The worst realization


I am never going to receive Medicare or Social Security. I didn’t work enough legitimate, real “jobs” to earn sufficient work credits. I was truly disabled by depression, anxiety, and social phobias by the time I was 25.

So Instead, I turned my efforts to writing and visual arts for the preponderance of my life. Usually, I worked 10 hour days at this, especially the drawings, which could be intricate and involving. I declared my paltry income on my tax returns. I sometimes received refunds (that, I will never understand) though also paltry. But most of the time, I would not be able to file b/c I have always been below the poverty line.

Because I have chosen unemployable creativity as my life’s work, my future is quite bleak. I am fortunate that my mother and my wife can pool their resources in order to buy me health insurance. Now my mother may be dying (pneumonia, again), but hopefully she will pull through, but I cannot walk downstairs to help her. Poor Sherry is sleeping downstairs to keep an ear open, should my mum call for help. Sherry is a saint, one who has saved my life (literally, not hyperbole) several times.

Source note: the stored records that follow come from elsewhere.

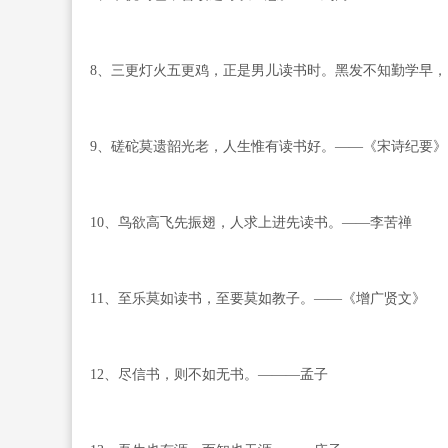
8、三更灯火五更鸡，正是男儿读书时。黑发不知勤学早
9、磋砣莫遗韶光老，人生惟有读书好。——《宋诗纪要》
10、鸟欲高飞先振翅，人求上进先读书。——李苦禅
11、至乐莫如读书，至要莫如教子。——《增广贤文》
12、尽信书，则不如无书。―――孟子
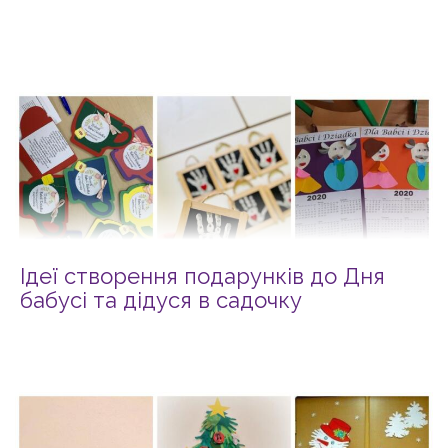
Ідеї створення подарунків до Дня
бабусі та дідуся в садочку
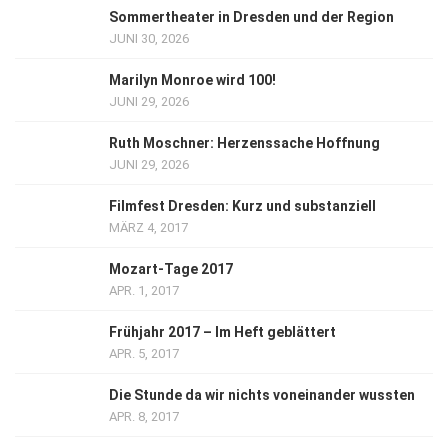
Sommertheater in Dresden und der Region
JUNI 30, 2026
Marilyn Monroe wird 100!
JUNI 29, 2026
Ruth Moschner: Herzenssache Hoffnung
JUNI 29, 2026
Filmfest Dresden: Kurz und substanziell
MÄRZ 4, 2017
Mozart-Tage 2017
APR. 1, 2017
Frühjahr 2017 – Im Heft geblättert
APR. 5, 2017
Die Stunde da wir nichts voneinander wussten
APR. 8, 2017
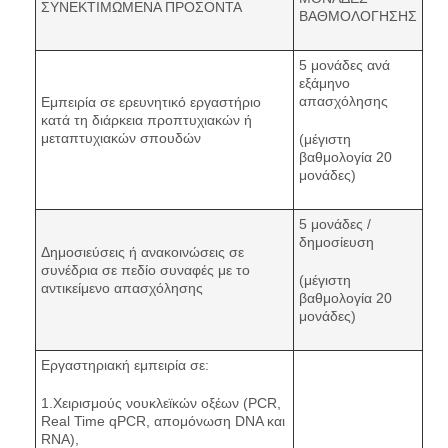
ΣΥΝΕΚΤΙΜΩΜΕΝΑ ΠΡΟΣΟΝΤΑ
ΒΑΘΜΟΛΟΓΗΣΗΣ
5 μονάδες ανά
εξάμηνο
απασχόλησης
Εμπειρία σε ερευνητικό εργαστήριο
κατά τη διάρκεια προπτυχιακών ή
μεταπτυχιακών σπουδών
(μέγιστη
βαθμολογία 20
μονάδες)
5 μονάδες /
δημοσίευση
Δημοσιεύσεις ή ανακοινώσεις σε
συνέδρια σε πεδίο συναφές με το
(μέγιστη
αντικείμενο απασχόλησης
βαθμολογία 20
μονάδες)
Εργαστηριακή εμπειρία σε:
1.Χειρισμούς νουκλεϊκών οξέων (PCR,
Real Time qPCR, απομόνωση DNA και
RNA),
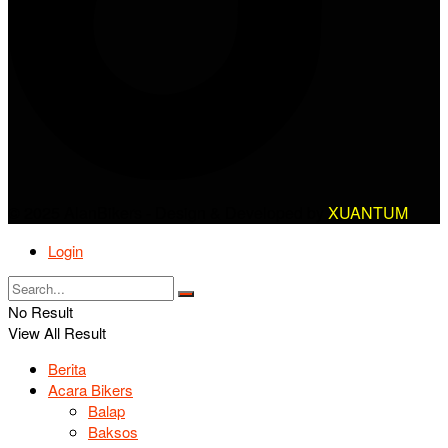
© 2025 AlanBikers - Design & Developed by
XUANTUM
Login
No Result
View All Result
Berita
Acara Bikers
Balap
Baksos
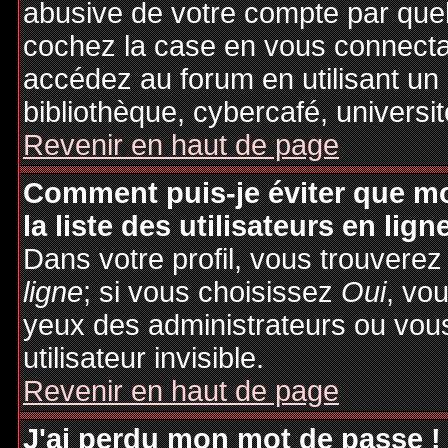
abusive de votre compte par quel
cochez la case en vous connecta
accédez au forum en utilisant un
bibliothèque, cybercafé, universit
Revenir en haut de page
Comment puis-je éviter que mo
la liste des utilisateurs en lign
Dans votre profil, vous trouvere
ligne
; si vous choisissez
Oui
, vo
yeux des administrateurs ou v
utilisateur invisible.
Revenir en haut de page
J'ai perdu mon mot de passe !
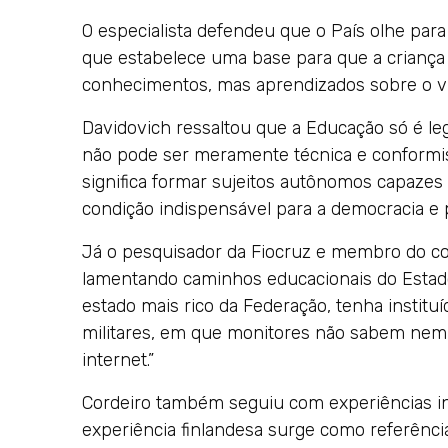
O especialista defendeu que o País olhe para 
que estabelece uma base para que a criança
conhecimentos, mas aprendizados sobre o vi
Davidovich ressaltou que a Educação só é l
não pode ser meramente técnica e conformi
significa formar sujeitos autônomos capazes d
condição indispensável para a democracia e 
Já o pesquisador da Fiocruz e membro do co
lamentando caminhos educacionais do Estado
estado mais rico da Federação, tenha institu
militares, em que monitores não sabem nem 
internet.”
Cordeiro também seguiu com experiências int
experiência finlandesa surge como referência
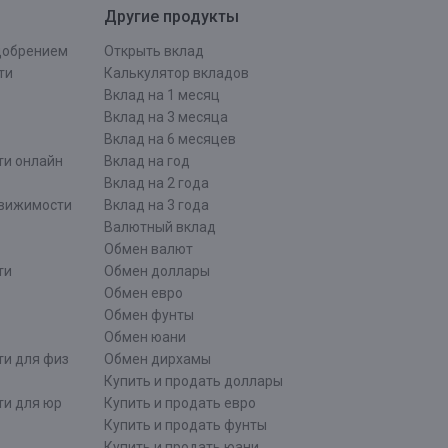
Другие продукты
одобрением
Открыть вклад
ти
Калькулятор вкладов
Вклад на 1 месяц
Вклад на 3 месяца
Вклад на 6 месяцев
ти онлайн
Вклад на год
Вклад на 2 года
движимости
Вклад на 3 года
Валютный вклад
Обмен валют
ти
Обмен доллары
Обмен евро
Обмен фунты
Обмен юани
ти для физ
Обмен дирхамы
Купить и продать доллары
ти для юр
Купить и продать евро
Купить и продать фунты
Купить и продать юани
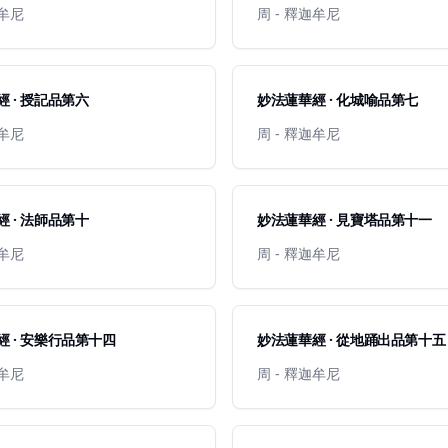
迦牟尼
周 - 釋迦牟尼
 · 授記品第六
妙法蓮華經 · 化城喻品第七
迦牟尼
周 - 釋迦牟尼
 · 法師品第十
妙法蓮華經 · 見寶塔品第十一
迦牟尼
周 - 釋迦牟尼
 · 安樂行品第十四
妙法蓮華經 · 從地踊出品第十五
迦牟尼
周 - 釋迦牟尼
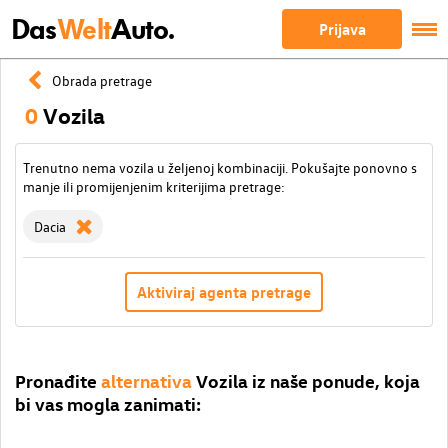
Das
Welt
Auto.
Prijava
Obrada pretrage
0
Vozila
Trenutno nema vozila u željenoj kombinaciji. Pokušajte ponovno s
manje ili promijenjenim kriterijima pretrage:
Dacia
Aktiviraj agenta pretrage
Pronađite
alternativa
Vozila iz naše ponude, koja
bi vas mogla zanimati:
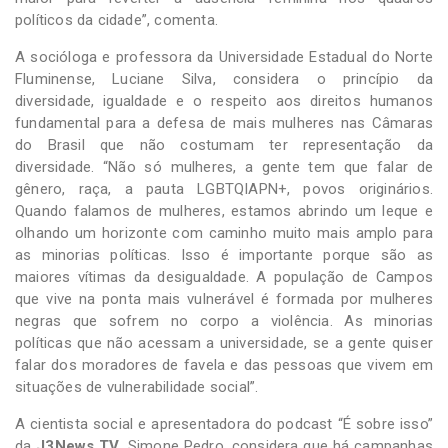
políticos da cidade”, comenta.
A socióloga e professora da Universidade Estadual do Norte
Fluminense, Luciane Silva, considera o princípio da
diversidade, igualdade e o respeito aos direitos humanos
fundamental para a defesa de mais mulheres nas Câmaras
do Brasil que não costumam ter representação da
diversidade. “Não só mulheres, a gente tem que falar de
gênero, raça, a pauta LGBTQIAPN+, povos originários.
Quando falamos de mulheres, estamos abrindo um leque e
olhando um horizonte com caminho muito mais amplo para
as minorias políticas. Isso é importante porque são as
maiores vítimas da desigualdade. A população de Campos
que vive na ponta mais vulnerável é formada por mulheres
negras que sofrem no corpo a violência. As minorias
políticas que não acessam a universidade, se a gente quiser
falar dos moradores de favela e das pessoas que vivem em
situações de vulnerabilidade social”.
A cientista social e apresentadora do podcast “É sobre isso”
da
J3News TV
, Simone Pedro, considera que há campanhas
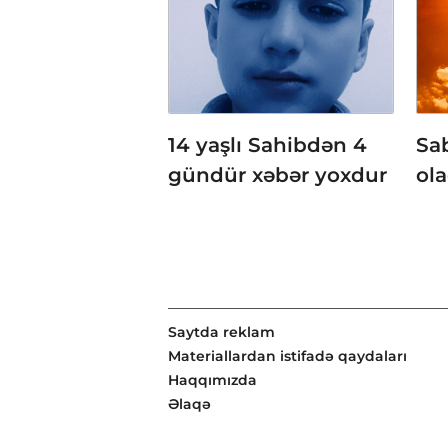
14 yaşlı Sahibdən 4
Sab
gündür xəbər yoxdur
ol
Saytda reklam
Materiallardan istifadə qaydaları
Haqqımızda
Əlaqə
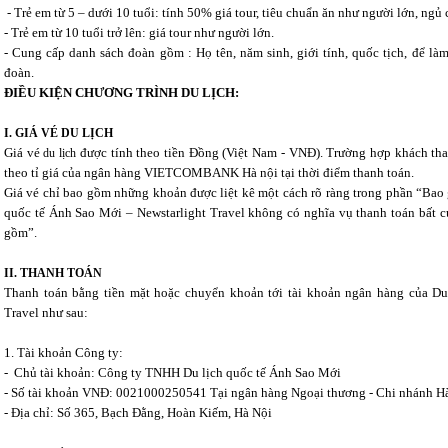
- Trẻ em từ 5 – dưới 10 tuổi: tính 50% giá tour, tiêu chuẩn ăn như người lớn, ng
- Trẻ em từ 10 tuổi trở lên: giá tour như người lớn.
- Cung cấp danh sách đoàn gồm : Họ tên, năm sinh, giới tính, quốc tịch, để là
đoàn.
ĐIỀU KIỆN CHƯƠNG TRÌNH DU LỊCH:
I. GIÁ VÉ DU LỊCH
Giá vé
được tính theo tiền Đồng (Việt Nam - VNĐ). Trường hợp khách th
du lịch
theo tỉ giá của ngân hàng VIETCOMBANK Hà nội tại thời điểm thanh toán.
Giá vé chỉ bao gồm những khoản được liệt kê một cách rõ ràng trong phần “Bao g
quốc tế Ánh Sao Mới – Newstarlight Travel không có nghĩa vụ thanh toán bất 
gồm”.
II. THANH TOÁN
Thanh toán bằng tiền mặt hoặc chuyển khoản tới tài khoản ngân hàng của Du
Travel như sau:
1. Tài khoản Công ty:
- Chủ tài khoản: Công ty TNHH Du lịch quốc tế Ánh Sao Mới
- Số tài khoản VNĐ: 0021000250541 Tại ngân hàng Ngoại thương - Chi nhánh H
- Địa chỉ: Số 365, Bạch Đằng, Hoàn Kiếm, Hà Nội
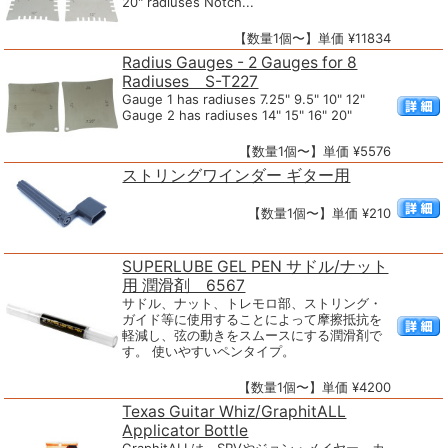
20" radiuses Notch...
【数量1個〜】単価 ¥11834
Radius Gauges - 2 Gauges for 8
Radiuses S-T227
Gauge 1 has radiuses 7.25" 9.5" 10" 12"
Gauge 2 has radiuses 14" 15" 16" 20"
【数量1個〜】単価 ¥5576
ストリングワインダー ギター用
【数量1個〜】単価 ¥210
SUPERLUBE GEL PEN サドル/ナット
用 潤滑剤 6567
サドル、ナット、トレモロ部、ストリング・
ガイド等に使用することによって摩擦抵抗を
軽減し、弦の動きをスムースにする潤滑剤で
す。 使いやすいペンタイプ。
【数量1個〜】単価 ¥4200
Texas Guitar Whiz/GraphitALL
Applicator Bottle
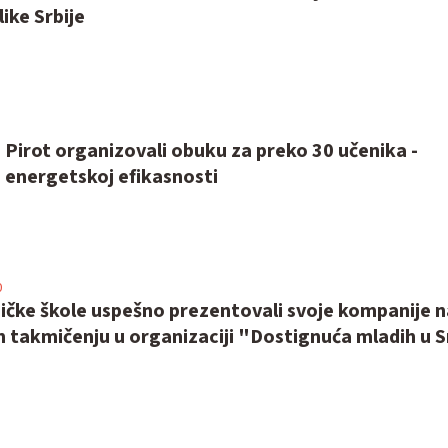
ike Srbije
 Pirot organizovali obuku za preko 30 učenika -
 energetskoj efikasnosti
0
ničke škole uspešno prezentovali svoje kompanije n
takmičenju u organizaciji "Dostignuća mladih u Sr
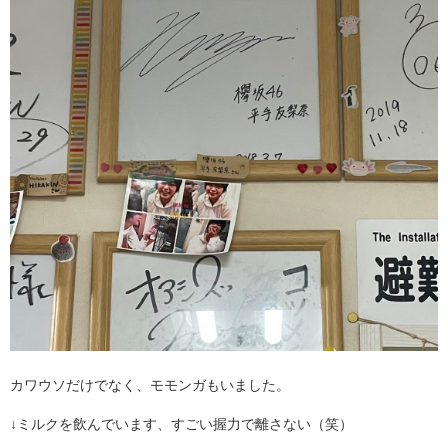
カワウソだけでなく、モモンガもいました。
↓ミルクを飲んでいます、すごい握力で離さない（笑）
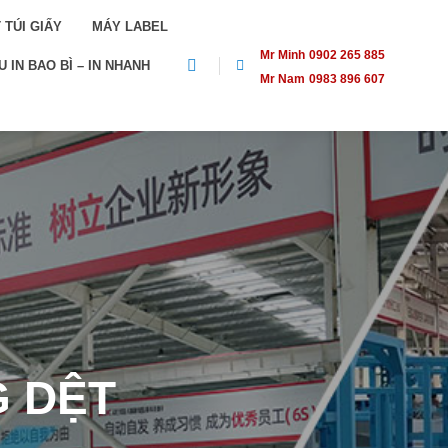
 TÚI GIẤY
MÁY LABEL
Mr Minh
0902 265 885
 IN BAO BÌ – IN NHANH
Mr Nam
0983 896 607
G DỆT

Today, I am reminded of the very gifted author, A.R. Morlan and her tragic end. All of that talent was insufficient to earn her enough money in order to buy health insurance. She died alone and in pain.

This is intolerable. Even when Democrats are in office and in control of both houses of Congress, this issue is overlooked. I fear that if this does not change, many gifted, hardworking writers and artists will also meet a very bad end. And I (though of mediocre talent) will almost certainly be among them.